La bibliothèque libre.
Cette page a été validée par deux contributeurs.

Tout ce jour-là, Mowgli resta assis dans la caverne, veillant sur son pot de braise et y enfonçant des branches sèches pour voir comment elles brûlaient. Il chercha et trouva une branche qui lui parut à souhait, et, le soir, quand Tabaqui vint à la caverne lui dire assez insolemment qu’on le mandait au Rocher du Conseil, il se mit à rire jusqu’à ce que Tabaqui s’enfuît. Et Mowgli se rendit au Conseil, toujours riant.

Akela le Solitaire se tenait couché à côté de sa pierre pour montrer que sa succession était ouverte, et Shere Khan, avec sa suite de loups nourris de restes, se promenait de long en large, objet de visibles flatteries. Bagheera vautrait son corps souple aux côtés de Mowgli, et l’enfant serrait le pot de braise entre ses genoux. Lorsqu’ils furent tous rassemblés, Shere Khan prit la parole — ce qu’il n’aurait jamais osé faire aux beaux jours d’Akela.

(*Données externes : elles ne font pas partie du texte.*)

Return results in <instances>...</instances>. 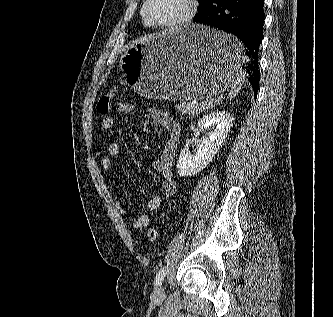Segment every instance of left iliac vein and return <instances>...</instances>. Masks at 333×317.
Masks as SVG:
<instances>
[{
    "instance_id": "obj_1",
    "label": "left iliac vein",
    "mask_w": 333,
    "mask_h": 317,
    "mask_svg": "<svg viewBox=\"0 0 333 317\" xmlns=\"http://www.w3.org/2000/svg\"><path fill=\"white\" fill-rule=\"evenodd\" d=\"M153 296L156 299H162L165 296V289L162 284H157L154 288Z\"/></svg>"
}]
</instances>
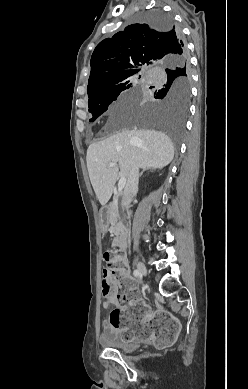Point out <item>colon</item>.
<instances>
[{"label":"colon","instance_id":"obj_1","mask_svg":"<svg viewBox=\"0 0 248 389\" xmlns=\"http://www.w3.org/2000/svg\"><path fill=\"white\" fill-rule=\"evenodd\" d=\"M104 260L106 266L101 290L105 297L118 301L116 309L110 314L109 323L121 331L124 343L142 344L144 340L154 337L156 350H165L168 344H174L180 323L172 319V312L153 311L150 315V307L142 301L136 279L126 273L120 252H107ZM145 318H149V322H144Z\"/></svg>","mask_w":248,"mask_h":389}]
</instances>
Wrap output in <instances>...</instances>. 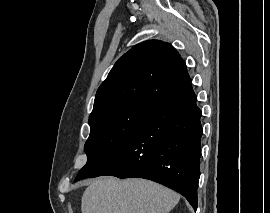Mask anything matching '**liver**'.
I'll list each match as a JSON object with an SVG mask.
<instances>
[{"label":"liver","mask_w":270,"mask_h":213,"mask_svg":"<svg viewBox=\"0 0 270 213\" xmlns=\"http://www.w3.org/2000/svg\"><path fill=\"white\" fill-rule=\"evenodd\" d=\"M180 196L143 179L99 178L85 189L82 213H169Z\"/></svg>","instance_id":"6515ba94"}]
</instances>
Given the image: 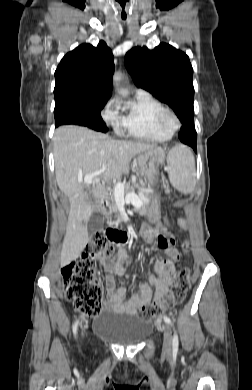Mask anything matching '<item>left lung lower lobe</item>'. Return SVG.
I'll list each match as a JSON object with an SVG mask.
<instances>
[{"instance_id": "left-lung-lower-lobe-1", "label": "left lung lower lobe", "mask_w": 252, "mask_h": 390, "mask_svg": "<svg viewBox=\"0 0 252 390\" xmlns=\"http://www.w3.org/2000/svg\"><path fill=\"white\" fill-rule=\"evenodd\" d=\"M179 139L197 152V133L195 131L194 121L188 120L182 123Z\"/></svg>"}]
</instances>
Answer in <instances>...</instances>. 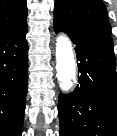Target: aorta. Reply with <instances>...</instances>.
<instances>
[{
  "instance_id": "aorta-1",
  "label": "aorta",
  "mask_w": 117,
  "mask_h": 136,
  "mask_svg": "<svg viewBox=\"0 0 117 136\" xmlns=\"http://www.w3.org/2000/svg\"><path fill=\"white\" fill-rule=\"evenodd\" d=\"M56 71L60 89L68 93L76 82V62L72 42L65 34L56 37Z\"/></svg>"
}]
</instances>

— Il n’a pas le droit, murmura Bagheera. Dis-le. C’est un fils de chien. Il aura peur.

Mowgli sauta sur ses pieds.

— Peuple Libre, s’écria-t-il, Shere Khan est-il donc notre chef ? — Qu’est-ce qu’un tigre peut avoir à faire avec la direction du Clan ?

— À cause de la succession ouverte, et comme on m’avait prié de parler, — commença Shere Khan.

— Qui t’en avait prié ? fit Mowgli. Sommes-nous tous des chacals pour flagorner ce boucher ? La direction du Clan regarde le Clan seul.

Il y eut des hurlements :

— Silence, toi, petit d’homme !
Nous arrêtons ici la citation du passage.